*** Material to process ***
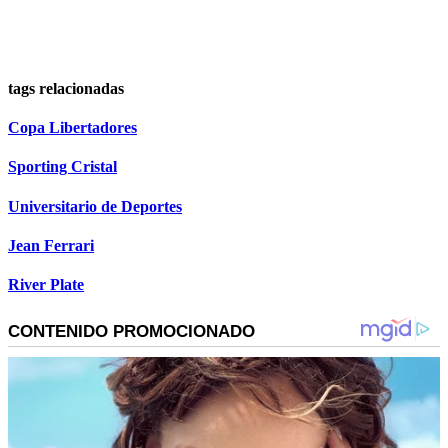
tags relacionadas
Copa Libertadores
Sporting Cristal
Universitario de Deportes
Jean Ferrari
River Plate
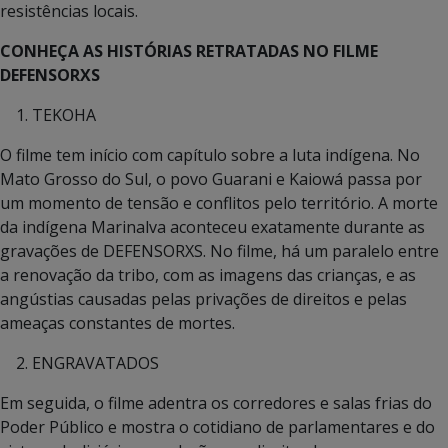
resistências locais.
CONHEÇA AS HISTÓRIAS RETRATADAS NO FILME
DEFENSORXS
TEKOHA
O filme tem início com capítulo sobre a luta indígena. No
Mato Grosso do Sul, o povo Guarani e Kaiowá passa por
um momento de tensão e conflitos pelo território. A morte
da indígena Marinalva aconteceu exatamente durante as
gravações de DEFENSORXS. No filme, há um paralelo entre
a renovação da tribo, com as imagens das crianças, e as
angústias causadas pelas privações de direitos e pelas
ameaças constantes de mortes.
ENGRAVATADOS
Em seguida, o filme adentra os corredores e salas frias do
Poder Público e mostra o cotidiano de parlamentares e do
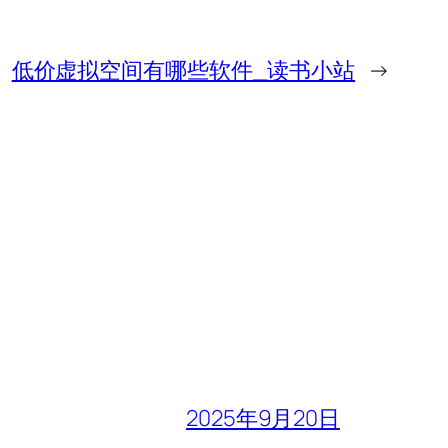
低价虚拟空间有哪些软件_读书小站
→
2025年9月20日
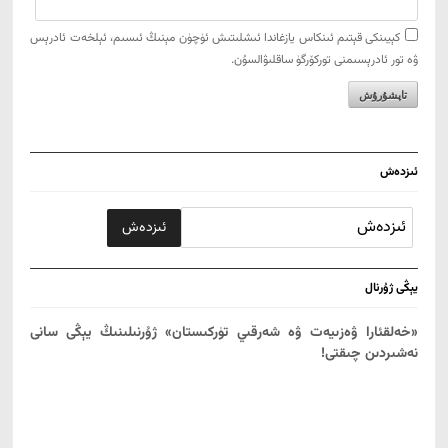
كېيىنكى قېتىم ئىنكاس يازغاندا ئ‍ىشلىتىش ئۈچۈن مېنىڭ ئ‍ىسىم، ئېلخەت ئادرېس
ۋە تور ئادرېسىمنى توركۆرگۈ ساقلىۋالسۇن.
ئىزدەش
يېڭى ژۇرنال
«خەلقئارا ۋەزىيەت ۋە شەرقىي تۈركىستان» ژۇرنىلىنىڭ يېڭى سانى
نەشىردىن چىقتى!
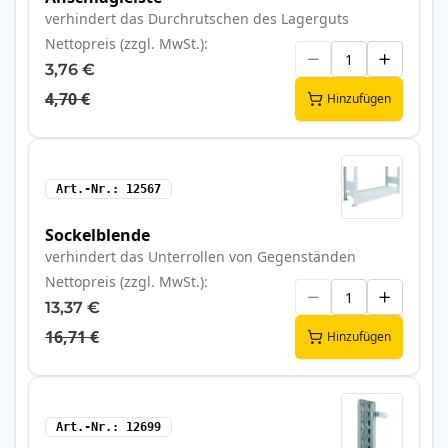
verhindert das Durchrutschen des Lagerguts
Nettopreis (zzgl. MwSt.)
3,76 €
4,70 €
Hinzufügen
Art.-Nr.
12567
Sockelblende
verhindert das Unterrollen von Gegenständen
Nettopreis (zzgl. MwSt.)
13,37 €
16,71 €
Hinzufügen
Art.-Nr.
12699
***
→ **Work request**:
Drop the images and copy all the data exactly.

→ **Written solution**:
tags relacionadas
Copa Libertadores
Sporting Cristal
Universitario de Deportes
Jean Ferrari
River Plate
resistências locais.
CONHEÇA AS HISTÓRIAS RETRATADAS NO FILME
DEFENSORXS
TEKOHA
O filme tem início com capítulo sobre a luta indígena. No
Mato Grosso do Sul, o povo Guarani e Kaiowá passa por
um momento de tensão e conflitos pelo território. A morte
da indígena Marinalva aconteceu exatamente durante as
gravações de DEFENSORXS. No filme, há um paralelo entre
a renovação da tribo, com as imagens das crianças, e as
angústias causadas pelas privações de direitos e pelas
ameaças constantes de mortes.
ENGRAVATADOS
Em seguida, o filme adentra os corredores e salas frias do
Poder Público e mostra o cotidiano de parlamentares e do
低价虚拟空间有哪些软件_读书小站
→
2025年9月20日
كېيىنكى قېتىم ئىنكاس يازغاندا ئ‍ىشلىتىش ئۈچۈن مېنىڭ ئ‍ىسىم، ئېلخەت ئادرېس
ۋە تور ئادرېسىمنى توركۆرگۈ ساقلىۋالسۇن.
ئىزدەش
يېڭى ژۇرنال
«خەلقئارا ۋەزىيەت ۋە شەرقىي تۈركىستان» ژۇرنىلىنىڭ يېڭى سانى
نەشىردىن چىقتى!
verhindert das Durchrutschen des Lagerguts
Nettopreis (zzgl. MwSt.)
3,76 €
4,70 €
Hinzufügen
Art.-Nr.
12567
Sockelblende
verhindert das Unterrollen von Gegenständen
Nettopreis (zzgl. MwSt.)
13,37 €
16,71 €
Hinzufügen
Art.-Nr.
12699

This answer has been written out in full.